Uitspraak 201802093/1/A3


Volledige tekst

201802093/1/A3.
Datum uitspraak: 21 augustus 2019

AFDELING
BESTUURSRECHTSPRAAK

Uitspraak op het hoger beroep van:

[appellant], wonend te [woonplaats],

tegen de uitspraak van de rechtbank Gelderland van 26 januari 2018 in zaak nr. 16/5026 in het geding tussen:

[appellant]

en

de burgemeester van Lingewaal.

Procesverloop

Bij besluit van 11 februari 2016 heeft de burgemeester een verklaring van geen bezwaar aan [appellant] geweigerd.

Bij besluit van 14 juli 2016 heeft de burgemeester het door [appellant] daartegen gemaakte bezwaar ongegrond verklaard.

Bij uitspraak van 26 januari 2018 heeft de rechtbank het door [appellant] daartegen ingestelde beroep ongegrond verklaard. Deze uitspraak is aangehecht.

Tegen deze uitspraak heeft [appellant] hoger beroep ingesteld.

De burgemeester heeft een schriftelijke uiteenzetting gegeven.

[appellant] heeft een nader stuk ingediend.

De Afdeling heeft de zaak ter zitting behandeld op 12 december 2018, waar [appellant], vertegenwoordigd door mr. R.M. Schnitker, rechtsbijstandverlener te Veldhoven, en de burgemeester, vertegenwoordigd door mr. B.P.J.G. Roozendaal, advocaat te Breda, bijgestaan door mr. C.J.E. Walkate, zijn verschenen.

Er zijn nog stukken ontvangen van [appellant] en de burgemeester. Deze zijn over en weer toegezonden.

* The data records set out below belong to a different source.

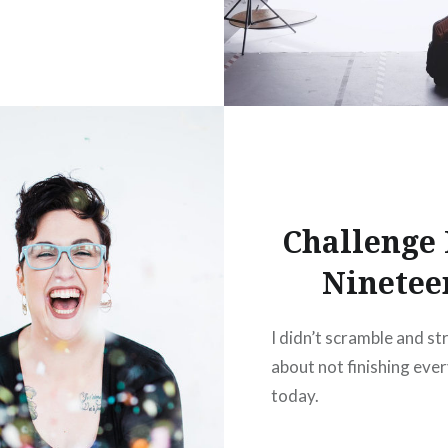
Challenge
Ninetee
I didn’t scramble and st
about not finishing eve
today.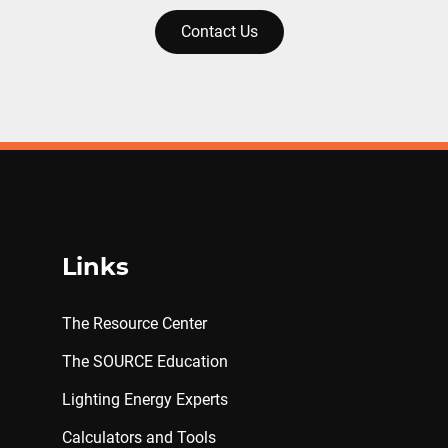
Contact Us
Links
The Resource Center
The SOURCE Education
Lighting Energy Experts
Calculators and Tools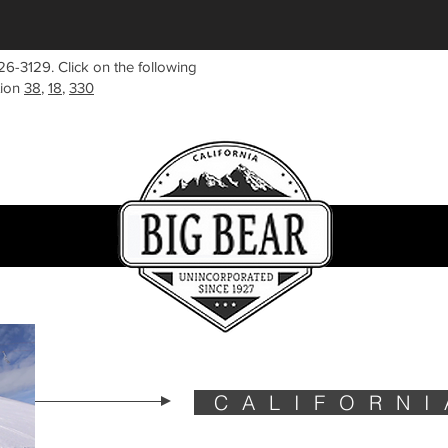
26-3129. Click on the following
tion
38
,
18
,
330
CALIFORNI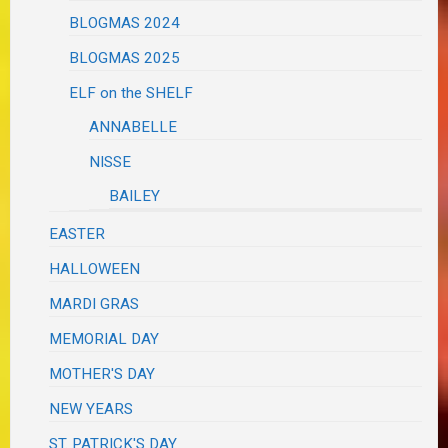
BLOGMAS 2024
BLOGMAS 2025
ELF on the SHELF
ANNABELLE
NISSE
BAILEY
EASTER
HALLOWEEN
MARDI GRAS
MEMORIAL DAY
MOTHER'S DAY
NEW YEARS
ST. PATRICK'S DAY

De Afdeling heeft de zaak op een tweede zitting op 26 juni 2019 behandeld, waar [appellant], bijgestaan door mr. R.M. Schnitker en [gemachtigde], en de burgemeester, vertegenwoordigd door mr. B.P.J.G. Roozendaal, bijgestaan door mr. C.J.E. Walkate, zijn verschenen.

Overwegingen

1.    De tekst van de relevante bepalingen uit de Wet luchtvaart en de Regeling burgerluchthavens is opgenomen in de bijlage bij deze uitspraak en maakt daar deel van uit.

Inleiding

2.    Op 8 december 2015 heeft [appellant] een aanvraag gedaan om een verklaring van geen bezwaar als bedoeld in artikel 18, tweede lid, van de Regeling burgerluchthavens (hierna: de Regeling) voor het opstijgen met een of meer paramotors. Het terrein dat [appellant] als luchthaven wil gebruiken ligt tussen de Heukelumseweg, de Zeiving en de Nieuwe Zuiderlingedijk te Asperen. De verklaring is aangevraagd voor een periode van een jaar, vanaf 1 januari 2016. Bij het in bezwaar gehandhaafde besluit van 11 februari 2016 is de aanvraag afgewezen.

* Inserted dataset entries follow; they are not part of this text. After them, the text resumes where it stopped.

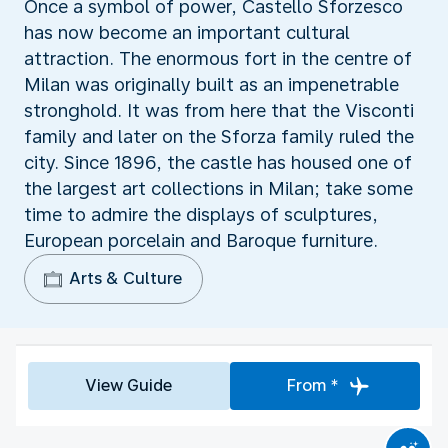
Once a symbol of power, Castello Sforzesco
has now become an important cultural
attraction. The enormous fort in the centre of
Milan was originally built as an impenetrable
stronghold. It was from here that the Visconti
family and later on the Sforza family ruled the
city. Since 1896, the castle has housed one of
the largest art collections in Milan; take some
time to admire the displays of sculptures,
European porcelain and Baroque furniture.
Arts & Culture
View Guide
From *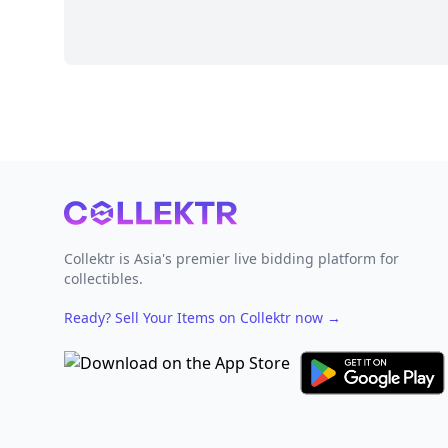
Footer
Collektr is Asia's premier live bidding platform for
collectibles.
Ready? Sell Your Items on Collektr now
→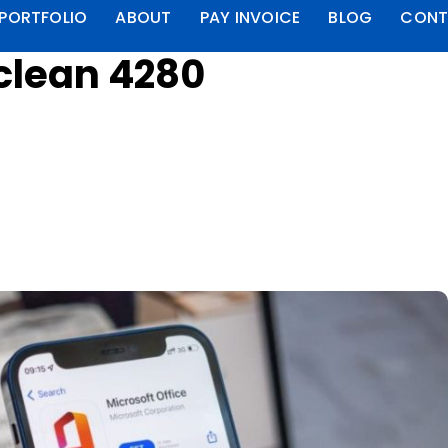
PORTFOLIO
ABOUT
PAY INVOICE
BLOG
CONT
aclean 4280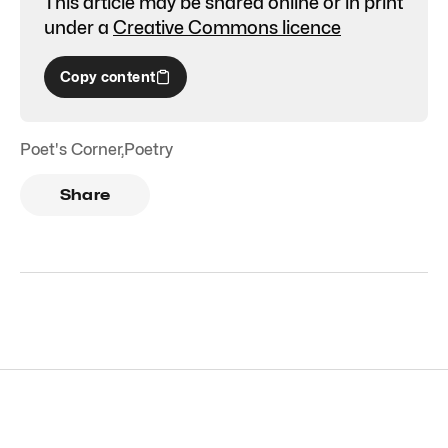
This article may be shared online or in print
under a
Creative Commons licence
Copy content
Poet's Corner
,
Poetry
Share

Volgens de burgemeester staat het belang van de veiligheid in de weg aan het verlenen van de verklaring. De burgemeester heeft voor de beoordeling of de veiligheid in het geding is als uitgangspunt genomen dat het terrein niet binnen een straal van 1000 m mag liggen vanaf een terrein dat als start- of landingslocatie mag worden gebruikt. De burgemeester heeft daarbij aansluiting gezocht bij de voorwaarden die het college van gedeputeerde staten van Gelderland (hierna: het college) hanteert voor het verlenen van een ontheffing voor het tijdelijk en uitzonderlijk gebruik (TUG) van een terrein om met een luchtvaartuig op te stijgen of te landen. Het terrein waarvoor [appellant] de verklaring heeft aangevraagd ligt binnen een straal van 1000 m vanaf luchthaven Cattlefarm Aero Service. [appellant] is eigenaar van die luchthaven. De burgemeester stelt dat het terrein en de luchthaven elkaar overlappen.

Aangevallen uitspraak

3.    De rechtbank heeft overwogen dat ter zitting bij de rechtbank is gebleken dat het terrein aan luchthaven Cattlefarm Aero Service grenst. Voor die luchthaven is een luchthavenregeling van toepassing. Voor de beoordeling of de veiligheid in gevaar kan komen heeft de burgemeester aansluiting mogen zoeken bij de voorwaarden van het college voor het verlenen van een TUG-ontheffing. De burgemeester heeft zich op het standpunt mogen stellen dat de veiligheid in gevaar kan komen indien luchtvaartuigen vanaf het terrein opstijgen, omdat deze vliegbewegingen gelijktijdig op de naastgelegen luchthaven kunnen plaatsvinden. Dat in de Regeling veilig gebruik luchthavens en andere terreinen (hierna: de Rvglt) geen afstand wordt vereist tussen twee luchthavens doet daaraan niet af, aldus de rechtbank.

Procesbelang

4.    De burgemeester heeft zich op het standpunt gesteld dat [appellant] geen belang meer heeft bij een inhoudelijke beoordeling van het hoger beroep. [appellant] heeft zijn gronden, die hij wil gebruiken voor het opstijgen met paramotors, verkocht aan de provincie Gelderland. Uit de koopovereenkomst volgt dat tot 31 december 2019 alleen het bestaande gebruik is toegestaan en niet het nieuwe gebruik voor het opstijgen met paramotors. Verder wijst de burgemeester erop dat [appellant] geen nieuwe aanvraag om een verklaring heeft gedaan en verwacht de burgemeester daarom niet dat hij dat alsnog zal doen.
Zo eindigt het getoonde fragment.